Gotta try to be something wonderful

Dec 30, 2007 12:05


You know what I cannot stand? Being sick!

I know I'm getting better because I've started going into coughing fits. At least I can breath and I've got some sleep the past two nights. Before that... ugh. Sleep was not at all an option.

Christmas was wonderful. Michael's family and mine got along great (which will make it easier for when we get married, ha ha...) and it was perfect. It was one of the best Christmas' I've had in a long, long time. The past two were... either ruined by certain immature people or people were sick. 
This was so fabulous, though! We had good people, good food, hilarious game play... plus my cousins were up along with my sister. That was really nice because I haven't seen them since last May. Everything was... perfect.

Also, Michael got me The Crow graphic novel (yesssss!) and an ipod. I've already read through the novel once and flipped through it a couple of times. I haven't gotten to mess with the ipod yet because we have a new computer we need to set up and I'm just going to wait and put itunes on that. His parents also bought us a camera and we have indeed played around with that... hee hee hee...

New Years is also coming up and I haven't really decided on a resolution. I may end up just going with what everybody else says and "lose weight" ... no, mass. I want to lose mass. It's not a big deal, but I feel like I've gotten a little soft.
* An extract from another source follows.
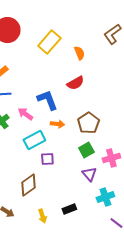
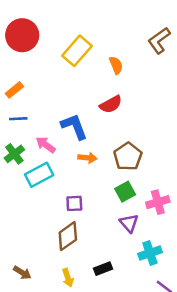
cyan rectangle: (34, 140) -> (39, 175), moved
brown diamond: (28, 185) -> (68, 236), moved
I need to start working out again. I need to find a 24 or early gym that I can go to at like 5 in the morning so I'll actually go. If I wait for the afternoon or evening by that time I'm already tired. I should also consider jogging with Michael. He hasn't been able to go lately because of work, but I'm sure once he gets a set schedule we can do that.

Totally random: Christian (the asshole) contacted me via the myspace. He was like "I know I shouldn't be doing this, but I wanted to say hi." So I said hi and happy new year and that if it was really that difficult for him still he really shouldn't be doing that because it was almost a year ago. I hope that's not too mean, but... it really wasn't a good relationship. I was rebounding, wanted someone else (but did not go for it, thank you very much), didn't enjoy our time together, was confused about if I was enjoying our time together, and was distant. I'll admit that. 
It was not a good relationship and I don't want anything to do with him. When we broke up he did everything in his power to drive me crazy and feel sorry for him and try to tell me what kind of person he thought Michael was (which is all bullshit). So I don't know, I hope he gets the message and won't do it again.